# 0 - Import

In [None]:
# Basic
import pickle as pkl

# Data
import pandas as pd
import numpy as np

# Geospatial 
from sklearn.metrics.pairwise import haversine_distances

# Date
import calendar
from dateutil.parser import parse

# Plot
from location_prediction.data_visualisation import chart_plot, chart_subplot, map_view
import plotly.express as px
import plotly.graph_objects as go

# Model
from location_prediction.model import generate_distance_travelled

# Prevent plotly to lag on scroll when there is a lot of graph displayed
import plotly.io as pio
pio.renderers.default = 'iframe'

# 1 - Preparing the dataset

In [None]:
# Reading the data
df = pd.read_excel('./data/data_test_datascience.xlsx', header=None)
df = df.rename({0:'user_id', 1:'lon', 2:'lat', 3:'timestamp_client'}, axis = 1)
df

## 1.1 - Timestamp

In [None]:
# Check for type of timestamp values
df['timestamp_client']

**Note** : Timestamp are stored as string

In [None]:
# Convert the timestamp in datetime object
df['timestamp_client'] = df['timestamp_client'].apply(parse)

## 1.2 - Data Cleaning

In [None]:
# Check for duplicates values
print('We have {} duplicates in the dataset \n'.format(len(df[df.duplicated()])))

# Remove duplicates
df = df.drop_duplicates()

# Check for missing values
for col in df.columns : 
    print('We have {} missing values for the features {} in the dataset'.format(len(df[pd.isnull(df[col])]), col))

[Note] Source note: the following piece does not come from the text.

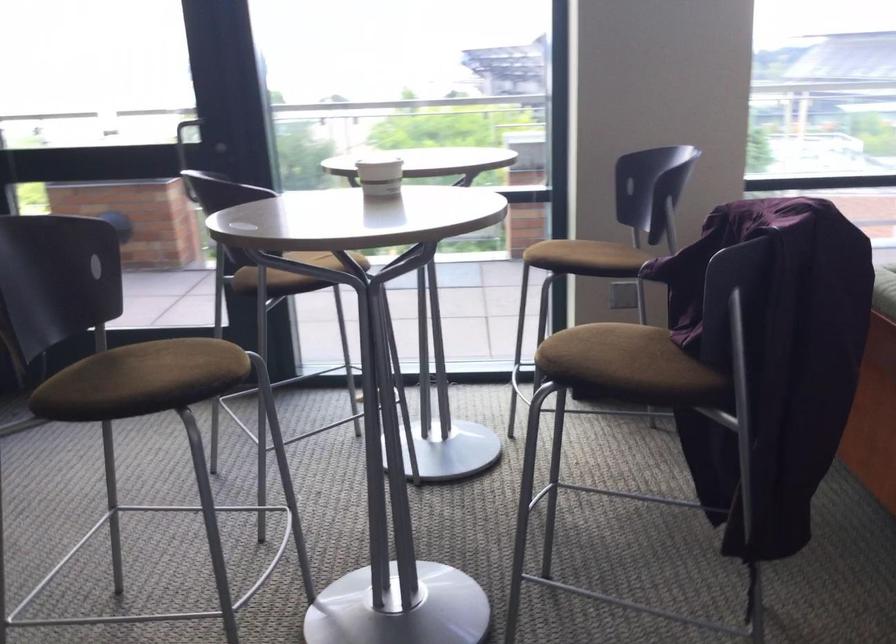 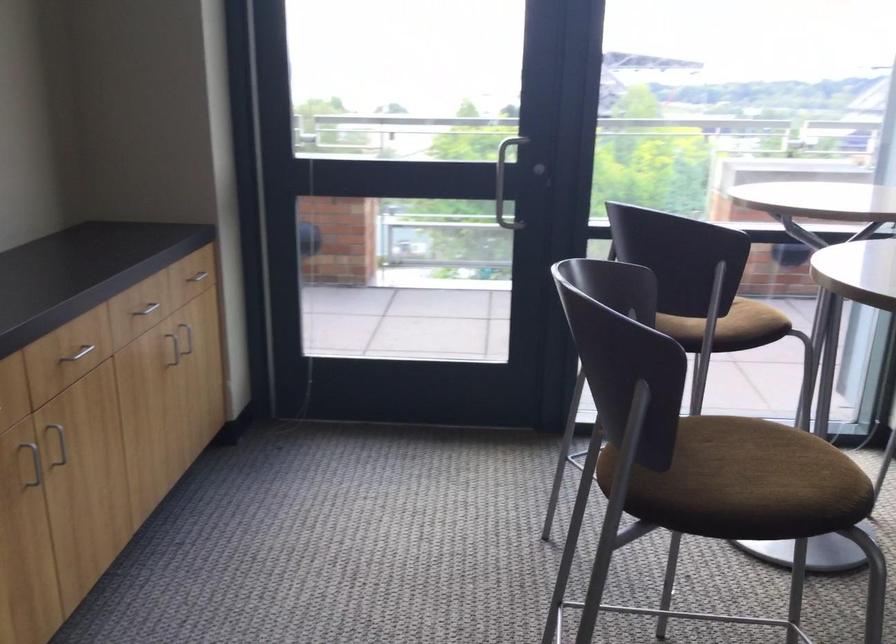 The point at [141,381] is marked in the first image. Where is the corresponding point in the second image?

(739, 482)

## 1.3 - Sorting (user_id, timestamp)

In [None]:
# Sort the dataset by user id and time
df = df.sort_values(['user_id', 'timestamp_client'])

In [None]:
# We dump the dataset to quicker read and write 
pkl.dump(df, open('./data/gps_df.pkl', 'wb'))

# 2 - Exploratory Data Analysis

## 2.1 - Samples

In [None]:
# Load our clean dataset
gps_df = pkl.load(open('./data/gps_df.pkl', 'rb'))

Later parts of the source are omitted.